Tal es el nombre del garito donde fuimos ayer como alternativa a China One en Clarke Quay. Lo había visto un par de veces al pasar por delante pero no me había fijado especialmente. Me planté allí con un colega de trabajo y ese canadiense de quien ya os hablé en otra entrada, un tipo igual igual que Zapatero pero en rubio y en versión esponja para el alcohol.

Justo antes de entrar, tuve tiempo de sacar esta foto de otro local:

[A quién se le ocurre… pero tendré que ir.]

En Shanghai Dolly no se paga entrada. Imagino que la clavada una vez dentro es espectacular, pero como no pagué, no lo sé. Un amigo chino de mi colega de trabajo pagó toda la cuenta por un motivo que no me quedó claro. Y eran varias botellas de vodka. Pobre tío.

No es exactamente una discoteca porque hay mesas por doquier. De todos modos, se puede bailar sin problemas casi en cualquier lado.
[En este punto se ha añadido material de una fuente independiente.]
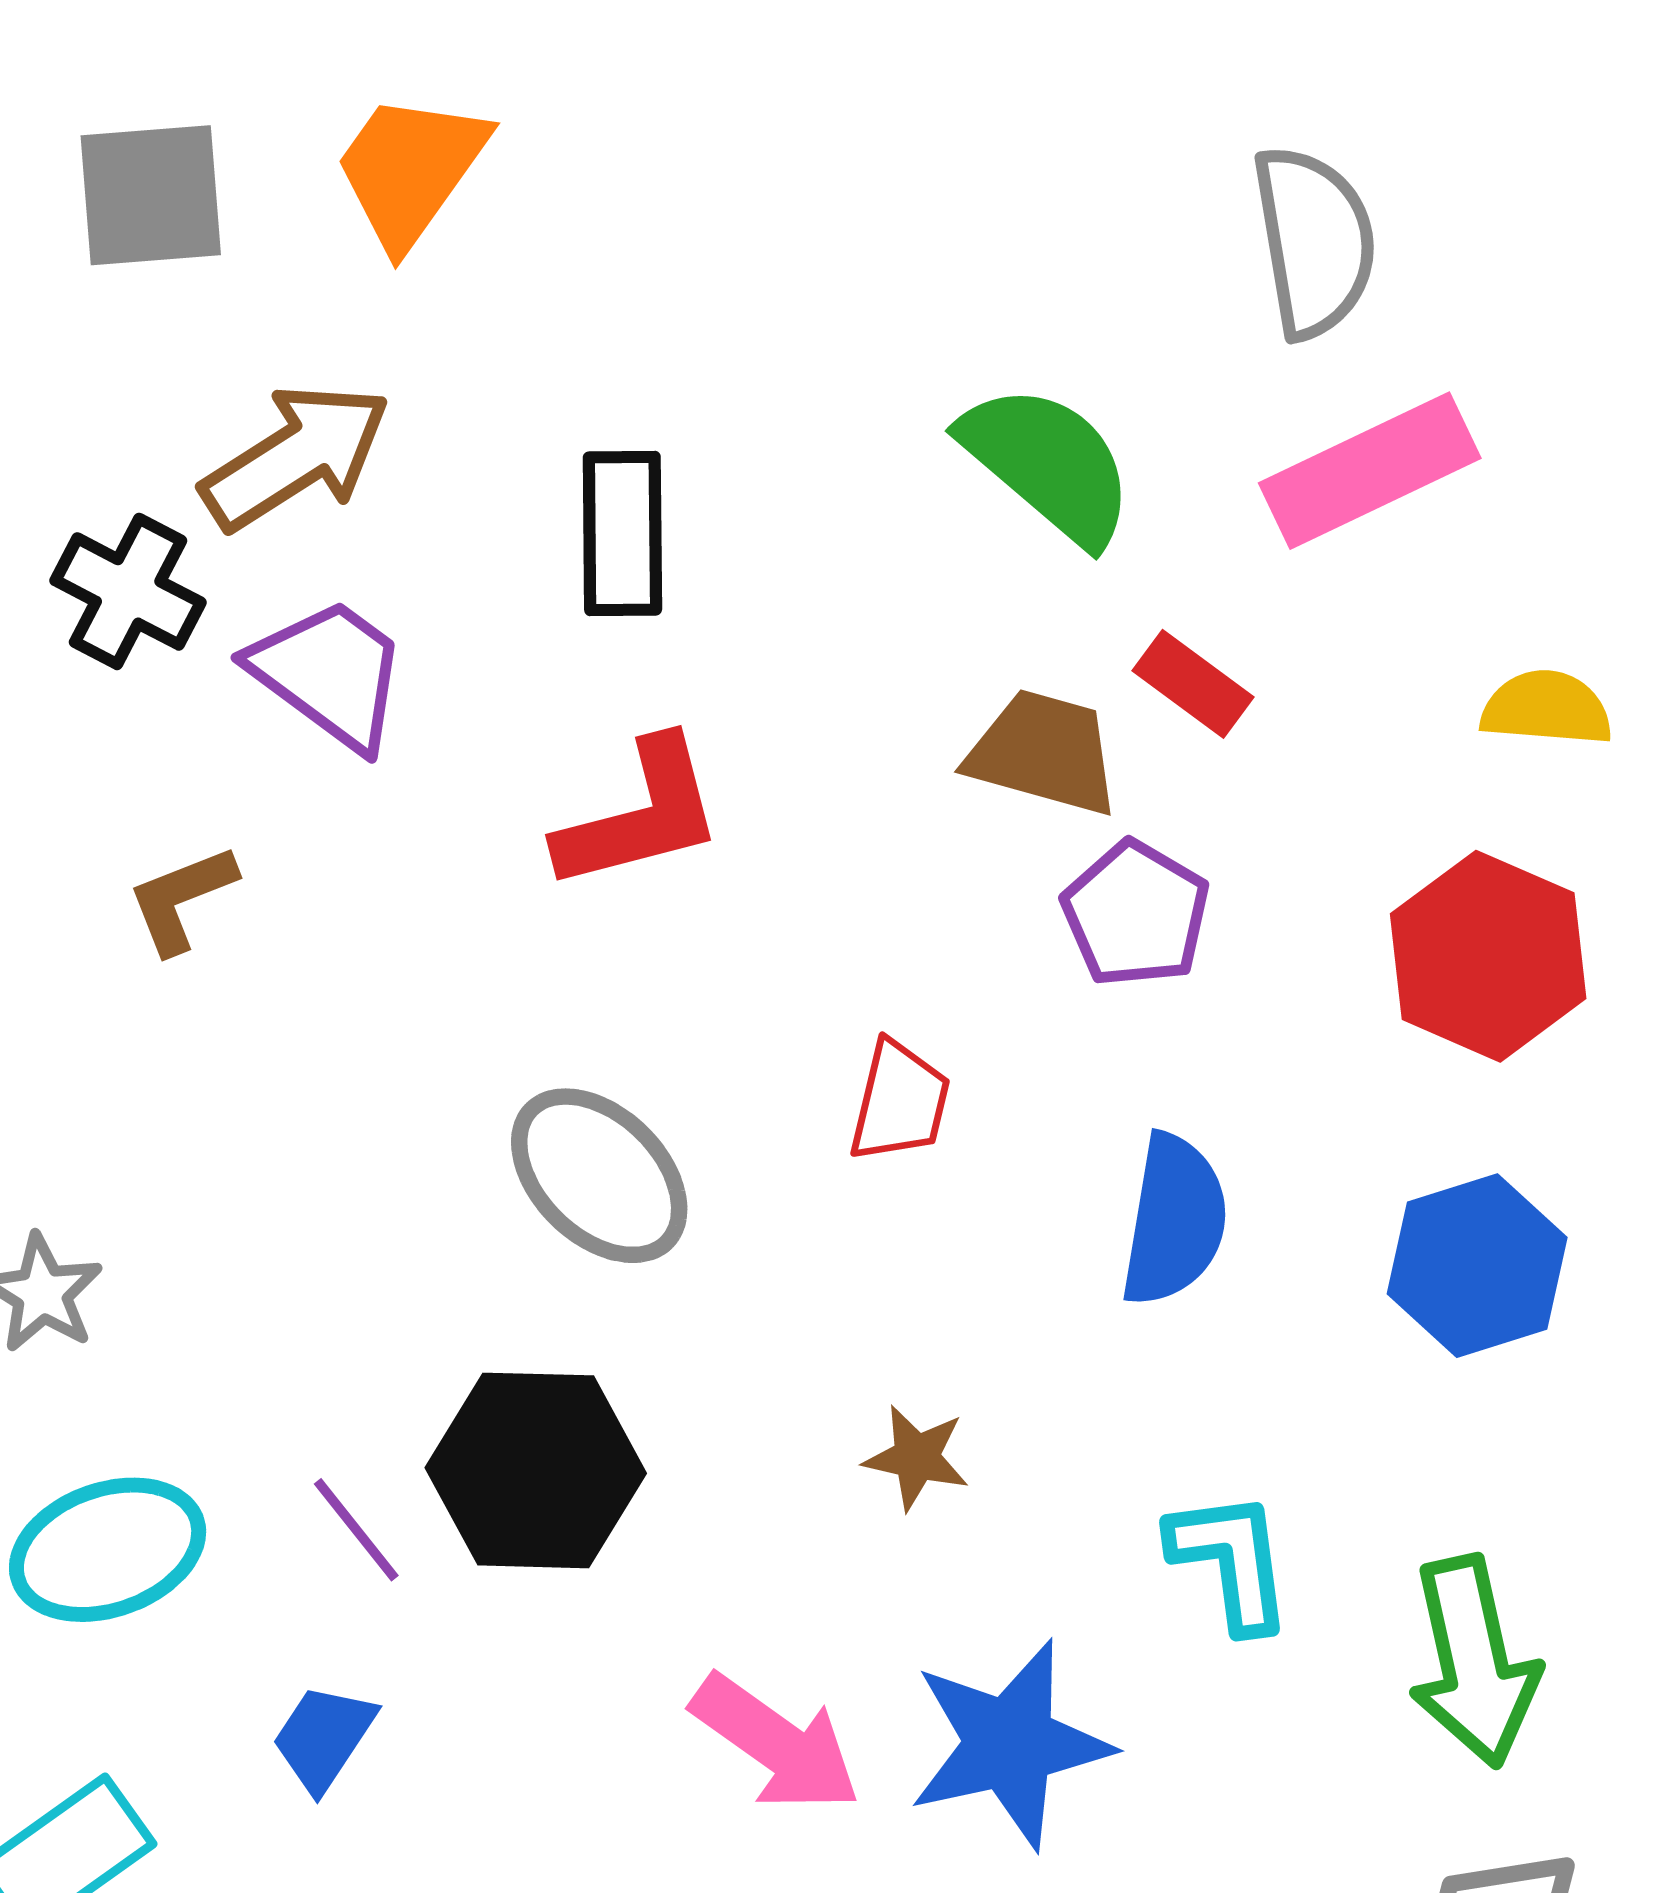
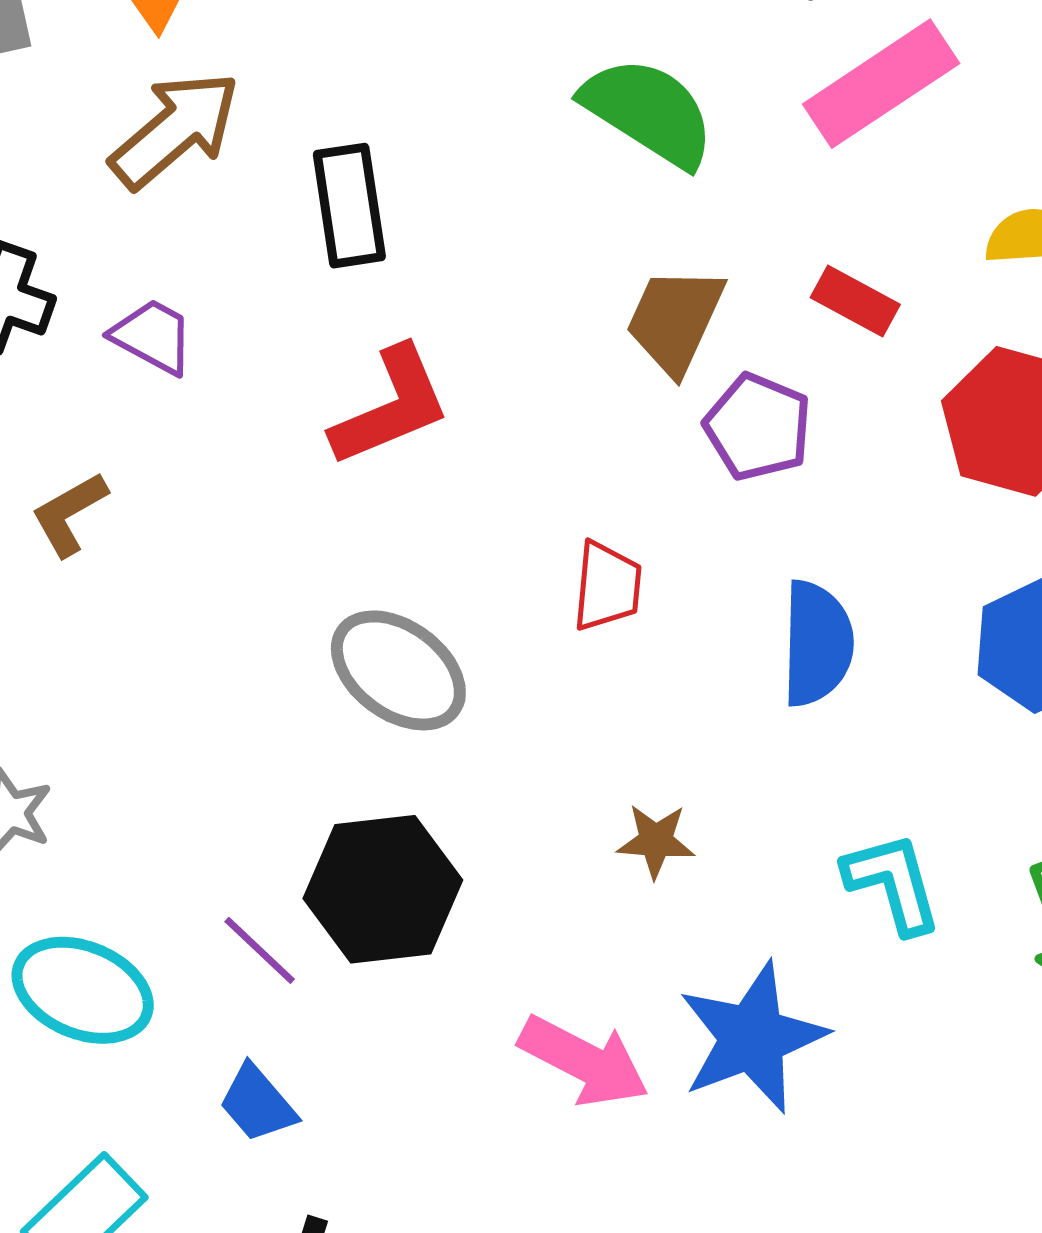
brown arrow: (296, 457) -> (175, 130), moved
purple trapezoid: (329, 674) -> (153, 336), size x0.7
red rectangle: (1193, 684) -> (855, 301), moved
brown trapezoid: (1044, 753) -> (675, 320), turned -73
cyan ellipse: (108, 1550) -> (83, 990), turned 50
blue trapezoid: (324, 1738) -> (258, 1103), turned -66

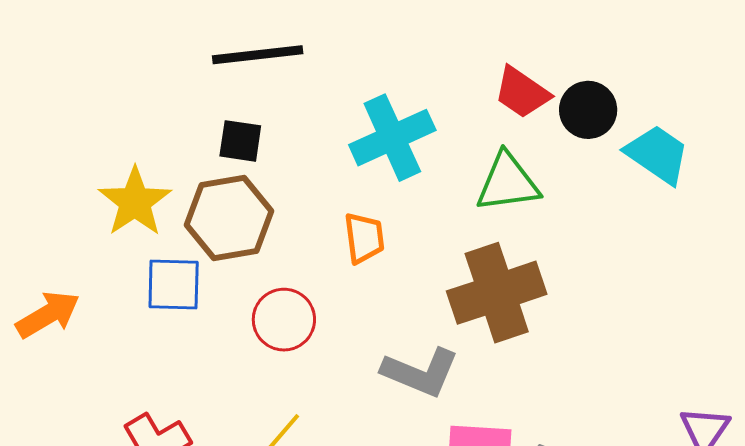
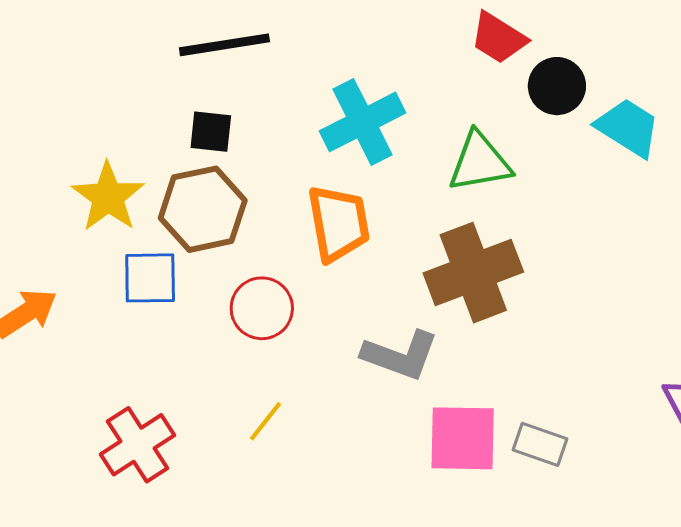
red trapezoid: (522, 92) -> (498, 38), moved
orange trapezoid: (364, 238) -> (339, 223), size x1.5

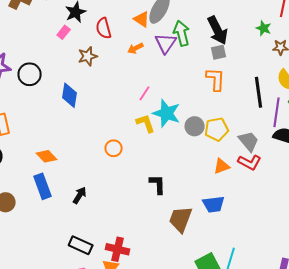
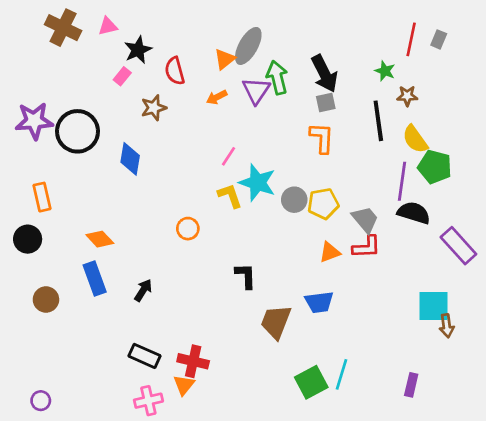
orange triangle: (142, 19) -> (225, 59), turned 48
black circle: (30, 74) -> (77, 131), size x1.4
black line: (259, 92) -> (378, 121), moved
red L-shape: (250, 162) -> (366, 247), turned -30

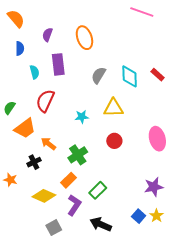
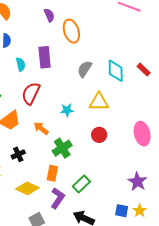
purple semicircle: (47, 35) -> (49, 15), moved, turned 136
orange arrow: (48, 144) -> (41, 128), moved
orange rectangle: (68, 180) -> (52, 173), turned -35
purple star: (154, 187) -> (137, 182), turned -30
blue square: (139, 216) -> (122, 211), turned -32

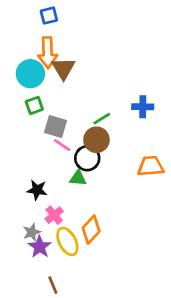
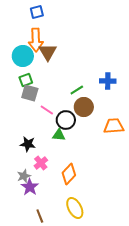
gray square: (56, 127) -> (30, 93), moved
brown circle: (96, 140) -> (84, 107), moved
yellow ellipse: (67, 241) -> (75, 208), moved

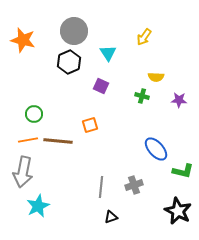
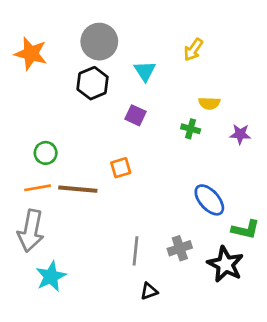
black star: (178, 211) -> (225, 264), moved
El personal, predominantemente chino, va mamadísimo. Hay tanto chino porque el grupo que toca (de p*ta pena) canta en mandarín temas conocidos en el país. No sé si perdí la noción de la realidad pero diría que incluso adaptaron una canción de Bon Jovi. Prefiero no pensarlo.

Junto a nosotros, en la barra, había un grupo de chinas poco agraciadas. Al chino que nos acompañaba con su novia le dije que una de ellas bailaba como una loca, y el tío entendió que era mona, de modo que no se le ocurrió nada más que ir a hablar con ella y presentármela. El papelón fue monumental. Luego, cuando se lo aclaré, nos partimos de risa. La nena, que se limitó a darme la mano (Deo gratias), terminó dos horas después en el suelo. Sus amigas se la llevaron, no sé si a vomitar, pero no las volvimos a ver.

[Si esto está en el servicio para caballeros, no quiero imaginar lo que hay en el de señoras.]

Al fondo del local tienen varios televisores con la Premier League y el Scudetto en directo. Cosas de la diferencia horaria. Algunos se sientan a ver el fútbol toque o no toque el grupo. Lo entiendo porque son una panda de horteras: ellas están bien, pero ellos van micro en mano con la camisa abierta luciendo pecho depilado. Uno de los músicos lleva en sintetizador colgando en plan guitarra, como en los ochenta. Para fusilarlos.

Pues eso. Noche divertida en el zoológico. Todo está decorado con mucha clase (china), pero no cuela. Me quedo con China One.